Of course, central London might learn to survive and thrive in such a world. It has historically been a highly desirable location. Property agents report buoyant demand for top grade office space, and less posh office space – freed up as employers sub-let into the market and prices adjust – may in the longer term fill up again. But none of this is certain. And how secondary towns and cities will cope is less clear. These changes could paradoxically do sustained damage to the levelling up agenda.
Instead of leaving it all to the market, the government should send very clear signals that a return to work proper is a desirable and economically important objective. It could help this by reducing public transport fares or at least holding off further increases while maintaining services. Business rates could be intelligently reformed to ease the burden for our city centres. And, as with House of Commons staff, it should get the civil service back into Whitehall on a routine basis.

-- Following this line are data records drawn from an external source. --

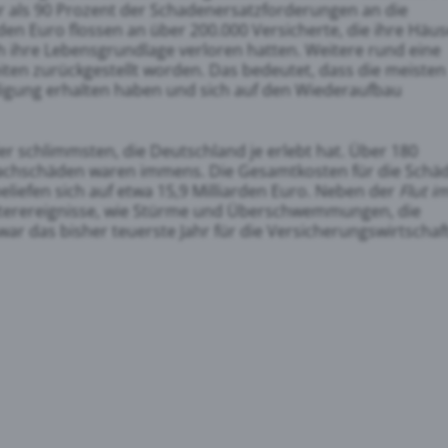
 als 90 Prozent der Schadenersatzforderungen an die
den Euro flossen an über 200.000 Versicherte, die ihre Häus
ch ihre Lebensgrundlage verloren hatten. Weitere rund eine
eiten zurückgestellt worden. Das bedeutet, dass die meisten
digung erhalten haben und sich auf den Wiederaufbau
er schlimmsten, die Deutschland je erlebt hat. Über 180
Sachschäden waren immens. Die Gesamtkosten für die Schä
eliefen sich auf etwa 15,9 Milliarden Euro. Neben der
Flut i
terereignisse, wie Stürme und Überschwemmungen, die
ar das bisher teuerste Jahr für die Versicherungswirtschaft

The government intervenes constantly in other aspects of our lives, around climate change, the food we eat and what we drink. So why not the future health of our urban economies, especially London’s, which is so important to the whole country? Not to do so risks unravelling years of progress in making UK cities the powerhouses of our economies, as well as culturally rich, creative places offering opportunity to all. Just as Crossrail is about to finally open, and at a time when Britain faces so many headwinds in the aftermath of Covid and Brexit, a bit more state intervention might for once, be just what matron ordered.
Alexander Jan is chair of Central District Alliance and Hatton Garden BIDs and chief economic advisor to the London Property Alliance.